* ASSIGNMENT
As the answer, give a copy of each line below that includes the word "button".

(Records from a data source)
[Start of section]

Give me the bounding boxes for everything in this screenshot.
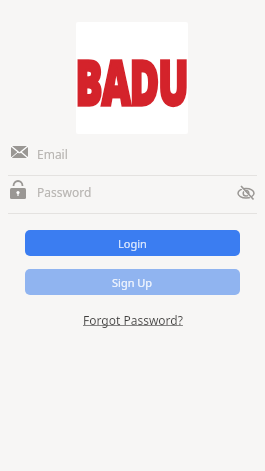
staticText: Sign Up (112, 275, 153, 290)
staticText: Login (118, 236, 147, 251)
button[interactable]: Forgot Password? (0, 312, 265, 328)
staticText: BADU (76, 38, 188, 124)
button[interactable]: Login (25, 230, 240, 256)
button[interactable]: Sign Up (25, 269, 240, 295)
staticText: Password (37, 184, 92, 200)
staticText: Forgot Password? (83, 312, 183, 328)
staticText: Email (37, 146, 68, 162)
staticText: BADU (76, 38, 188, 124)
button[interactable] (238, 186, 254, 201)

[End of section]

* EXPECTED OUTPUT
button[interactable]: Forgot Password? (0, 312, 265, 328)
button[interactable]: Login (25, 230, 240, 256)
button[interactable]: Sign Up (25, 269, 240, 295)
button[interactable] (238, 186, 254, 201)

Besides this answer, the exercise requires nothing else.